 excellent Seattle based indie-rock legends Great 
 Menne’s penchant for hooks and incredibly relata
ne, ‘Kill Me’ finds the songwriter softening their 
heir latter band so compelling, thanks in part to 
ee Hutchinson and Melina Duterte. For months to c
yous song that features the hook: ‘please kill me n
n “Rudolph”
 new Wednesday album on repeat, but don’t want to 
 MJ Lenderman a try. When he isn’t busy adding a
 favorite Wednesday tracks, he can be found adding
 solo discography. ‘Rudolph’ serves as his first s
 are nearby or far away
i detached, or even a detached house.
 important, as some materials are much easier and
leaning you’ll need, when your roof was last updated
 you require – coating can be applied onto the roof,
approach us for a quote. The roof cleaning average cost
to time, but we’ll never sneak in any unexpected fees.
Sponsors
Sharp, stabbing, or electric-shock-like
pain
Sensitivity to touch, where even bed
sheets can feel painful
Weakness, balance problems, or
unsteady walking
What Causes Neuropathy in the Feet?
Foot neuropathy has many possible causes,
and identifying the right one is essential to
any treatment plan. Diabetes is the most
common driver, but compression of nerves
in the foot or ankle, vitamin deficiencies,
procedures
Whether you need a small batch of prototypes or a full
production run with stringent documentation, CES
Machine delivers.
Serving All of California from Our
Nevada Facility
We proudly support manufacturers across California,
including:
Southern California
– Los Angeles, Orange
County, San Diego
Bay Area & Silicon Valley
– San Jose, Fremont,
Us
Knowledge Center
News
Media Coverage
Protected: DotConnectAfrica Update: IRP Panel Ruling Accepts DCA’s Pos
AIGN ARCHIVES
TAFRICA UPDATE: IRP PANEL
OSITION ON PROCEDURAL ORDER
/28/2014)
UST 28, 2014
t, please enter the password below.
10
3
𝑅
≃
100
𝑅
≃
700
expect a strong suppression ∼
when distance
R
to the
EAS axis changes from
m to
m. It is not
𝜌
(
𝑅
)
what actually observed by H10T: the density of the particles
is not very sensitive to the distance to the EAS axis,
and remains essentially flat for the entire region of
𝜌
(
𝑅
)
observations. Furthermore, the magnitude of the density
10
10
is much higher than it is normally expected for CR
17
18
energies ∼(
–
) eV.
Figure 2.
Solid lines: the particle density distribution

━━━━━━━━━━━━━━━━━━━━━━━━━━━━━━

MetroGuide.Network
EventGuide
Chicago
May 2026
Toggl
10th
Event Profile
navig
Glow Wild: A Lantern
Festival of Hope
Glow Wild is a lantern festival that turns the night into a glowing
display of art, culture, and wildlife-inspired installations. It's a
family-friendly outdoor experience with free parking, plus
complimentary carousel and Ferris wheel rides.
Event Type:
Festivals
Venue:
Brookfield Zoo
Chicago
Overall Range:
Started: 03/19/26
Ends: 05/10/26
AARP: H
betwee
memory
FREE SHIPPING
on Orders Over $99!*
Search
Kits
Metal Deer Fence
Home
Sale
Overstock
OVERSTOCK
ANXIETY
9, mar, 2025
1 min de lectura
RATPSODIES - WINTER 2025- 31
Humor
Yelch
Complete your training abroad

━━━━━━━━━━━━━━━━━━━━━━━━━━━━━━

### ACTIVITY
Select and copy every line from the records that includes the word "need".

### SOLUTION BELOW
leaning you’ll need, when your roof was last updated
Whether you need a small batch of prototypes or a full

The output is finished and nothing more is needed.